### Assignment
Nothing in the records should be changed in the copy, though the pictures must be left out.
(Given records)
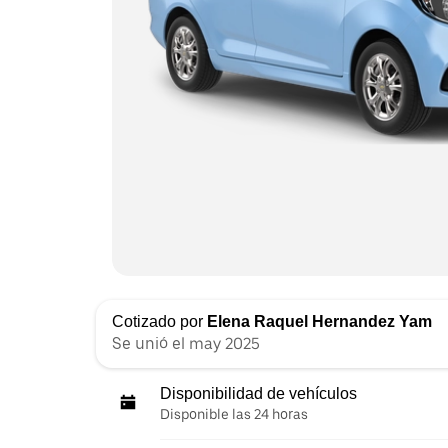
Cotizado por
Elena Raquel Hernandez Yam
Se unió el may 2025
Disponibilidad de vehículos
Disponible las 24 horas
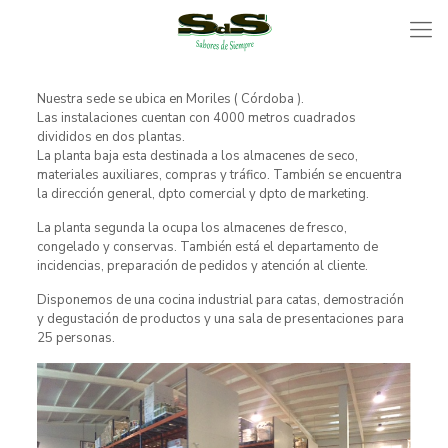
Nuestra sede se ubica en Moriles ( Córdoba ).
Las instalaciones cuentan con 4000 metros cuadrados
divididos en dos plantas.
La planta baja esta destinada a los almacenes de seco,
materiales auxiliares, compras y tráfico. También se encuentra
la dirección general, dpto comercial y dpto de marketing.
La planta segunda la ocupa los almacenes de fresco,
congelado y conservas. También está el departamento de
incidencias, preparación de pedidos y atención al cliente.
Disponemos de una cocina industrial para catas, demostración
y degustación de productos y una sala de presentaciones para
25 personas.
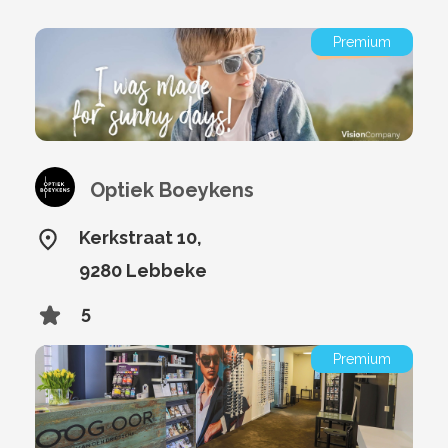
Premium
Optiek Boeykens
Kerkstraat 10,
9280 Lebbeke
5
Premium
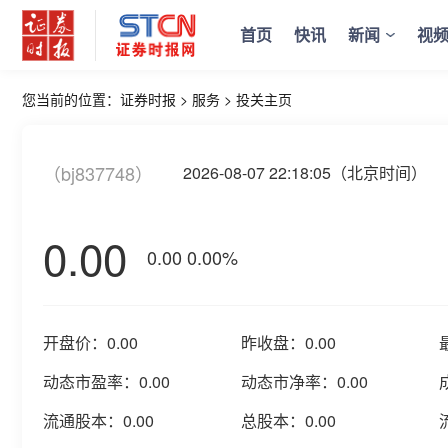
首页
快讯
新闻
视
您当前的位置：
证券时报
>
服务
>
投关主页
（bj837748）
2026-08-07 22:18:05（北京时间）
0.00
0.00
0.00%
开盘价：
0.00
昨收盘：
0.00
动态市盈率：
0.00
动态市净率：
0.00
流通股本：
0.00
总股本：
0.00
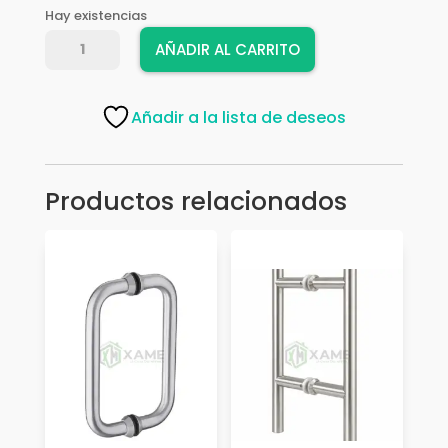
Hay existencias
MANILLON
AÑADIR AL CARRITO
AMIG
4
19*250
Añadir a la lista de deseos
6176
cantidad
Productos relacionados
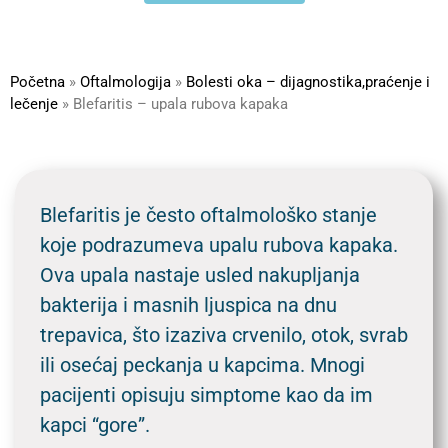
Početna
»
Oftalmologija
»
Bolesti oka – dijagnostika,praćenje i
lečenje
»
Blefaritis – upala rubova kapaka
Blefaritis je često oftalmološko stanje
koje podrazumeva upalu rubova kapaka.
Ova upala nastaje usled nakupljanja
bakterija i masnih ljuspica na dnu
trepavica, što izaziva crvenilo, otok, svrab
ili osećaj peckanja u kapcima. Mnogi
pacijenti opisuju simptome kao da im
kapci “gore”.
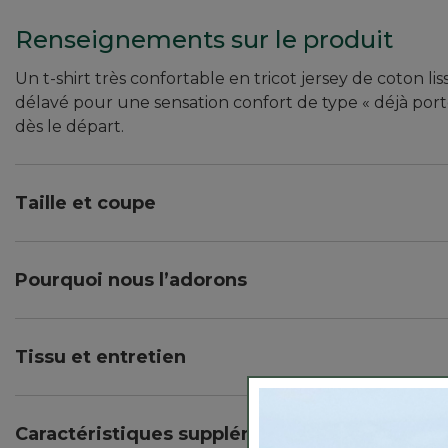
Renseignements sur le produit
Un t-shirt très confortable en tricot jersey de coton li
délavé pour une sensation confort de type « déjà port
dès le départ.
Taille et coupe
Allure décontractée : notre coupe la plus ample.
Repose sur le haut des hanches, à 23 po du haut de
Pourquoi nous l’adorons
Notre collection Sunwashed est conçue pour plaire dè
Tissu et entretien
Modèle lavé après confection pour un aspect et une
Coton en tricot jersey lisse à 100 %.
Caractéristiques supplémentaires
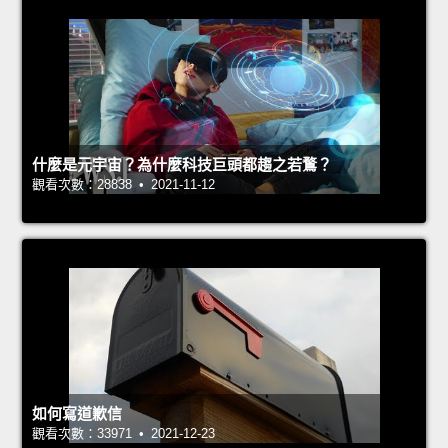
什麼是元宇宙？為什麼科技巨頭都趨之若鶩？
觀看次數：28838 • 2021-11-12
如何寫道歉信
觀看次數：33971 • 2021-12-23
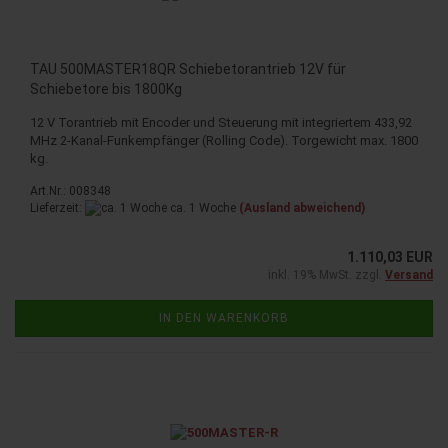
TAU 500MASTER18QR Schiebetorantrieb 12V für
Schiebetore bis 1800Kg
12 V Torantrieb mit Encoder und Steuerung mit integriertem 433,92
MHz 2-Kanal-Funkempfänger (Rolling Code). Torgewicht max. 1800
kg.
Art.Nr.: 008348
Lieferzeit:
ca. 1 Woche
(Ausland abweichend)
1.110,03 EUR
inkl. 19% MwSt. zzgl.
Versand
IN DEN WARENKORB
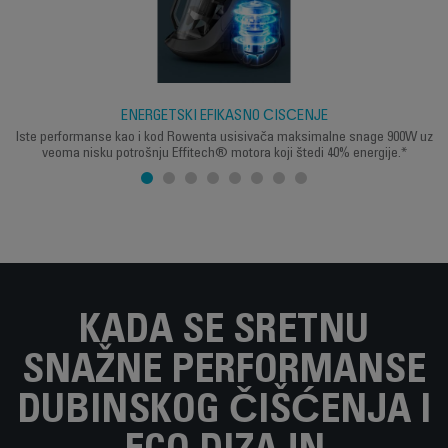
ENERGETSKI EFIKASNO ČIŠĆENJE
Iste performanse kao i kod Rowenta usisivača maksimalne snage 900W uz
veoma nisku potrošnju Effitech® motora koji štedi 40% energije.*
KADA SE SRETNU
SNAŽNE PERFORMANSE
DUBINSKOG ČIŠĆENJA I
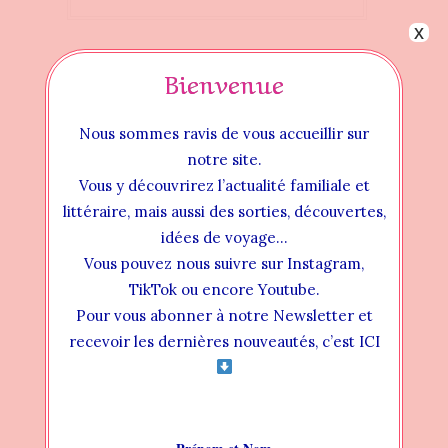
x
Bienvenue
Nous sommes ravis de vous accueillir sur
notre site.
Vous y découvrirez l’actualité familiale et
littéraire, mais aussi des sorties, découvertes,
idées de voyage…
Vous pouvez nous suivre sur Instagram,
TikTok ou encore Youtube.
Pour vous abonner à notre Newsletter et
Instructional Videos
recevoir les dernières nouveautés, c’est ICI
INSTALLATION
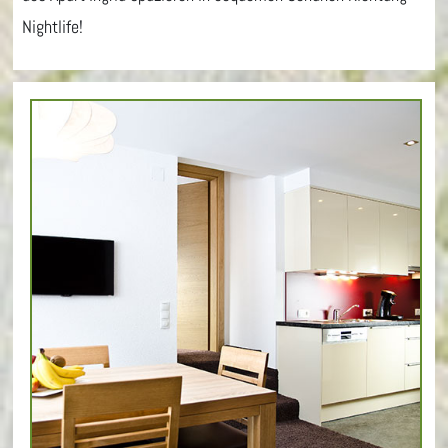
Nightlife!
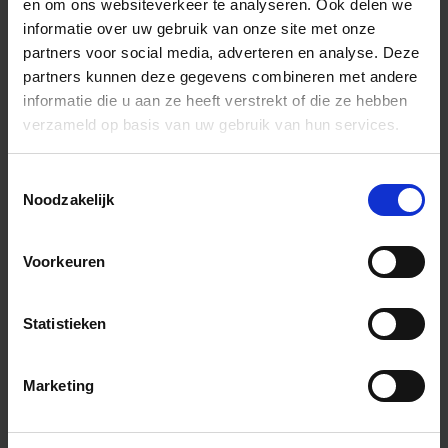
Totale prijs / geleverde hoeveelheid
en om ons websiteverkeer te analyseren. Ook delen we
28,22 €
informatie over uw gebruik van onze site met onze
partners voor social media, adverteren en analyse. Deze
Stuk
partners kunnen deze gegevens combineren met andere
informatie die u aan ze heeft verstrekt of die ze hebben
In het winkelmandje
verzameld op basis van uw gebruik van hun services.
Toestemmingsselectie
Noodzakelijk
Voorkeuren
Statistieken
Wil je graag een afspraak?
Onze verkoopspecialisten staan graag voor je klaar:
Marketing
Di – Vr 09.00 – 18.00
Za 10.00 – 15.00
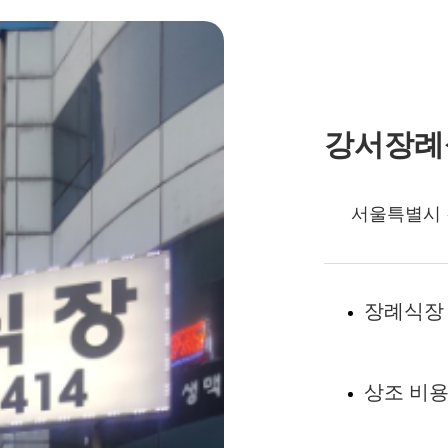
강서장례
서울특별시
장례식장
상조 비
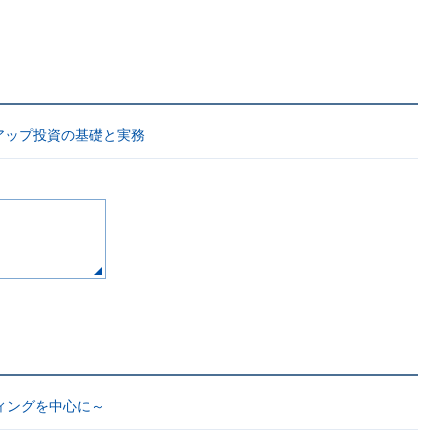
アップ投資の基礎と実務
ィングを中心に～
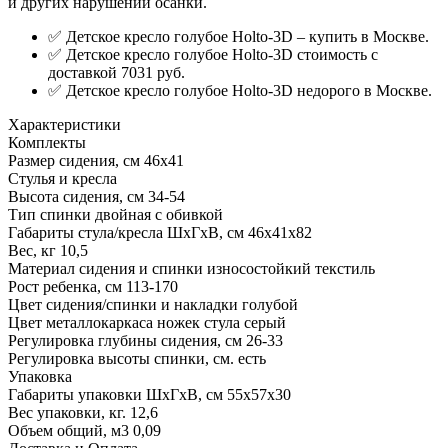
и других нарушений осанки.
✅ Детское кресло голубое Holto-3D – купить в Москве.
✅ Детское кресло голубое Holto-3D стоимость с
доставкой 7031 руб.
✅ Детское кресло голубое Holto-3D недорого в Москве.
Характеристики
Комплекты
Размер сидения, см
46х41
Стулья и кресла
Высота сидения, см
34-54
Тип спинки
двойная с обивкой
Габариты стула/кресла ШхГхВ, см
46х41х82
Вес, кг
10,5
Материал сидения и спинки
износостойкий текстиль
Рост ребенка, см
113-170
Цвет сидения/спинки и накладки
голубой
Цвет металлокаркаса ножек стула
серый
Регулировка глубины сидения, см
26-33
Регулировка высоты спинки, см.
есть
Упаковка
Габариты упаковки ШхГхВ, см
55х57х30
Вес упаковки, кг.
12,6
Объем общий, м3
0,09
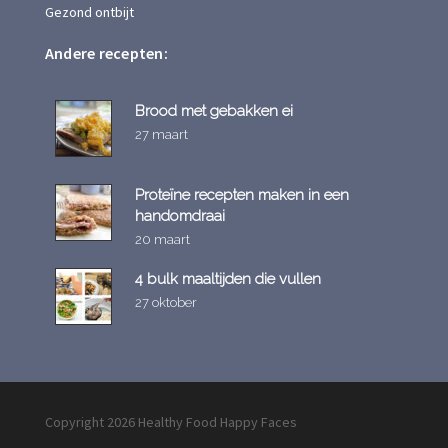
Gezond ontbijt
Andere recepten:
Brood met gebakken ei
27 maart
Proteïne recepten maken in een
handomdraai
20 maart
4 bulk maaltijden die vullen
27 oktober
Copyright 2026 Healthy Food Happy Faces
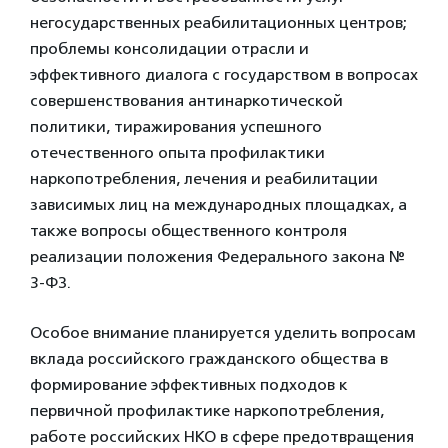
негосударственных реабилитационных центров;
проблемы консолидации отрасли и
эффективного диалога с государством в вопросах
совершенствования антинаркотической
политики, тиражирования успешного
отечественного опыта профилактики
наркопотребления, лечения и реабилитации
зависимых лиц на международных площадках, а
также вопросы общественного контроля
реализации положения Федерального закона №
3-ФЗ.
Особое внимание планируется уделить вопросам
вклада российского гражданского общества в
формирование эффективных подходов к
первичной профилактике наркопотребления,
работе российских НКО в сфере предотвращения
(End Given records)
### Solution for this problem
Cotizado por
Elena Raquel Hernandez Yam
Se unió el may 2025
Disponibilidad de vehículos
Disponible las 24 horas
Nuestra sede se ubica en Moriles ( Córdoba ).
Las instalaciones cuentan con 4000 metros cuadrados
divididos en dos plantas.
La planta baja esta destinada a los almacenes de seco,
materiales auxiliares, compras y tráfico. También se encuentra
la dirección general, dpto comercial y dpto de marketing.
La planta segunda la ocupa los almacenes de fresco,
congelado y conservas. También está el departamento de
incidencias, preparación de pedidos y atención al cliente.
Disponemos de una cocina industrial para catas, demostración
y degustación de productos y una sala de presentaciones para
25 personas.
Premium
Optiek Boeykens
Kerkstraat 10,
9280 Lebbeke
5
Premium
首页
快讯
新闻
视
您当前的位置：
证券时报
>
服务
>
投关主页
（bj837748）
2026-08-07 22:18:05（北京时间）
0.00
0.00
0.00%
开盘价：
0.00
昨收盘：
0.00
动态市盈率：
0.00
动态市净率：
0.00
流通股本：
0.00
总股本：
0.00
Hay existencias
MANILLON
AÑADIR AL CARRITO
AMIG
4
19*250
Añadir a la lista de deseos
6176
cantidad
Productos relacionados
Početna
»
Oftalmologija
»
Bolesti oka – dijagnostika,praćenje i
lečenje
»
Blefaritis – upala rubova kapaka
Blefaritis je često oftalmološko stanje
koje podrazumeva upalu rubova kapaka.
Ova upala nastaje usled nakupljanja
bakterija i masnih ljuspica na dnu
trepavica, što izaziva crvenilo, otok, svrab
ili osećaj peckanja u kapcima. Mnogi
pacijenti opisuju simptome kao da im
kapci “gore”.
Renseignements sur le produit
Un t-shirt très confortable en tricot jersey de coton li
délavé pour une sensation confort de type « déjà port
dès le départ.
Taille et coupe
Allure décontractée : notre coupe la plus ample.
Repose sur le haut des hanches, à 23 po du haut de
Pourquoi nous l’adorons
Notre collection Sunwashed est conçue pour plaire dè
Tissu et entretien
Modèle lavé après confection pour un aspect et une
Coton en tricot jersey lisse à 100 %.
Caractéristiques supplémentaires
什麼是元宇宙？為什麼科技巨頭都趨之若鶩？
觀看次數：28838 • 2021-11-12
如何寫道歉信
觀看次數：33971 • 2021-12-23
TAU 500MASTER18QR Schiebetorantrieb 12V für
Schiebetore bis 1800Kg
12 V Torantrieb mit Encoder und Steuerung mit integriertem 433,92
MHz 2-Kanal-Funkempfänger (Rolling Code). Torgewicht max. 1800
kg.
Art.Nr.: 008348
Lieferzeit:
ca. 1 Woche
(Ausland abweichend)
1.110,03 EUR
inkl. 19% MwSt. zzgl.
Versand
IN DEN WARENKORB
ENERGETSKI EFIKASNO ČIŠĆENJE
Iste performanse kao i kod Rowenta usisivača maksimalne snage 900W uz
veoma nisku potrošnju Effitech® motora koji štedi 40% energije.*
KADA SE SRETNU
SNAŽNE PERFORMANSE
DUBINSKOG ČIŠĆENJA I
x
Bienvenue
Nous sommes ravis de vous accueillir sur
notre site.
Vous y découvrirez l’actualité familiale et
littéraire, mais aussi des sorties, découvertes,
idées de voyage…
Vous pouvez nous suivre sur Instagram,
TikTok ou encore Youtube.
Pour vous abonner à notre Newsletter et
Instructional Videos
recevoir les dernières nouveautés, c’est ICI
INSTALLATION
Nightlife!
Totale prijs / geleverde hoeveelheid
en om ons websiteverkeer te analyseren. Ook delen we
28,22 €
informatie over uw gebruik van onze site met onze
partners voor social media, adverteren en analyse. Deze
Stuk
partners kunnen deze gegevens combineren met andere
informatie die u aan ze heeft verstrekt of die ze hebben
In het winkelmandje
verzameld op basis van uw gebruik van hun services.
Toestemmingsselectie
Noodzakelijk
Voorkeuren
Statistieken
Wil je graag een afspraak?
Onze verkoopspecialisten staan graag voor je klaar:
Marketing
Di – Vr 09.00 – 18.00
Za 10.00 – 15.00
강서장례
서울특별시
장례식장
상조 비
アップ投資の基礎と実務
ィングを中心に～
и других нарушений осанки.
✅ Детское кресло голубое Holto-3D – купить в Москве.
✅ Детское кресло голубое Holto-3D стоимость с
доставкой 7031 руб.
✅ Детское кресло голубое Holto-3D недорого в Москве.
Характеристики
Комплекты
Размер сидения, см
46х41
Стулья и кресла
Высота сидения, см
34-54
Тип спинки
двойная с обивкой
Габариты стула/кресла ШхГхВ, см
46х41х82
Вес, кг
10,5
Материал сидения и спинки
износостойкий текстиль
Рост ребенка, см
113-170
Цвет сидения/спинки и накладки
голубой
Цвет металлокаркаса ножек стула
серый
Регулировка глубины сидения, см
26-33
Регулировка высоты спинки, см.
есть
Упаковка
Габариты упаковки ШхГхВ, см
55х57х30
Вес упаковки, кг.
12,6
Объем общий, м3
0,09
Gezond ontbijt
Andere recepten:
Brood met gebakken ei
27 maart
Proteïne recepten maken in een
handomdraai
20 maart
4 bulk maaltijden die vullen
27 oktober
Copyright 2026 Healthy Food Happy Faces
негосударственных реабилитационных центров;
проблемы консолидации отрасли и
эффективного диалога с государством в вопросах
совершенствования антинаркотической
политики, тиражирования успешного
отечественного опыта профилактики
наркопотребления, лечения и реабилитации
зависимых лиц на международных площадках, а
также вопросы общественного контроля
реализации положения Федерального закона №
3-ФЗ.
Особое внимание планируется уделить вопросам
вклада российского гражданского общества в
формирование эффективных подходов к
первичной профилактике наркопотребления,
работе российских НКО в сфере предотвращения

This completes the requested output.